But not all my interactions with insects were bad; my parents’ garden was full of insects, including honey bees, butterflies, fireflies, and beetles. Nowadays, I am still stunned by the incredible diversity of insects, and these experiences awakened my interest in studying them.
In my free time, I enjoy spending time with my family and friends, trying different kinds of food, visiting museums, and painting.
What inspires your research and professional interests?
I was born in a dengue-endemic region, and I have experienced dengue fever twice, and I have seen what a disaster mosquitoes can cause.

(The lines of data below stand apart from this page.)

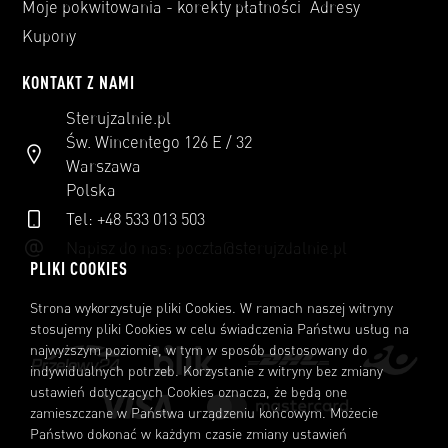
Moje pokwitowania - korekty płatności
Adresy
Kupony
KONTAKT Z NAMI
Sterujzalnie.pl
Św. Wincentego 126 E / 32
Warszawa
Polska
Tel: +48 533 013 503
Napisz do nas:
poczta@sterujzdalnie.pl
PLIKI COOKIES
Strona wykorzystuje pliki Cookies. W ramach naszej witryny
stosujemy pliki Cookies w celu świadczenia Państwu usług na
najwyższym poziomie, w tym w sposób dostosowany do
indywidualnych potrzeb. Korzystanie z witryny bez zmiany
ustawień dotyczących Cookies oznacza, że będą one
zamieszczane w Państwa urządzeniu końcowym. Możecie
Państwo dokonać w każdym czasie zmiany ustawień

However, this is only one of the diseases that mosquitoes can transmit; as an example, malaria is still causing more than 250 million cases and more than a half million deaths globally every year, most of them kids under five years old. Mosquitoes are the second deadliest animals for humans, only surpassed by the humans themselves.
Every year we hear about re-emergent mosquito-borne diseases—just for example, the global Zika emergency in 2016 and the current alarming Oropouche outbreaks in the Americas. Nowadays, many are concerned about the future of vector-borne diseases with climate change, since global warming is helping to spread mosquitoes’ habitat, accelerate their life cycle, and enhance the transmission of pathogens.

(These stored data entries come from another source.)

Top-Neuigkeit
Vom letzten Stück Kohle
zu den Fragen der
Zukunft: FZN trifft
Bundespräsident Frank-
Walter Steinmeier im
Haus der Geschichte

When I was finishing at the university, I decided to contribute to controlling vector-borne diseases in some way, and then I started to study mosquitoes. Mosquitoes are very complex animals that share many characteristics with humans; for example, they have organs such as the gut, heart, brain, salivary glands, and immune cells (hemocytes, macrophage-like cells) and a robust immune system that can eliminate many pathogens, including Plasmodium (malaria parasite) and viruses such as dengue, Zika, chikungunya, Oropouche, Mayaro, yellow fever, West Nile viruses, and more.
I am interested in studying several aspects of mosquito biology, including immunity, physiology, and development. My current research is focused on the mechanisms by which hemocytes (macrophage-like cells) influence infections by the human malaria parasite Plasmodium falciparum and dengue virus in mosquitoes. I really enjoy experiments; however, I do not believe science is just in the lab and publishing articles. Sharing our knowledge and experiences with others is another way to do science. I like to communicate science by giving talks, writing articles in a friendly way for non-scientific people, and engaging in other activities that make scientific information more accessible to a broad spectrum of people.

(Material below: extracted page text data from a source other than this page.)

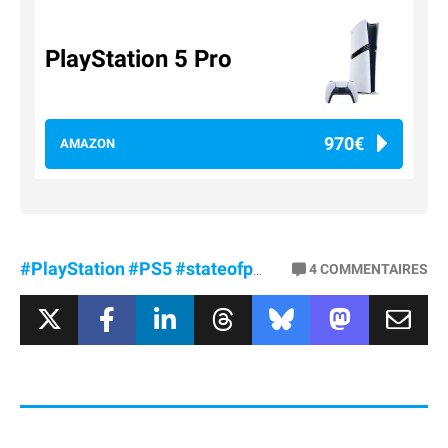
PlayStation 5 Pro
970€
AMAZON
#PlayStation
#PS5
#stateofplay
4
COMMENTAIRES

What advice would you give to fellow early career professionals?
Enjoy doing science. Sometimes, science can be frustrating because it is a long-term career, some experiments do not work, or we have unexpected results. Overall, this is the path by which people in the same situation discovered many crucial things that we already use daily to save millions of lives and make our lives more comfortable. For example, Alexander Fleming discovered penicillin by mistake when a fungus contaminated an experiment. Because of this, millions of lives have been saved, and we can treat several infectious diseases easily which were mortal before penicillin.
On the other hand, I think we scientists have a social responsibility to communicate the benefits of science to society. Our current social crisis is not because society lacks information; it is because society is misinformed. As much as you can, share your knowledge with close people, or by doing science communication; these activities also have a high impact in the lives of the people you reach.
If you could be any arthropod, what would you pick and why?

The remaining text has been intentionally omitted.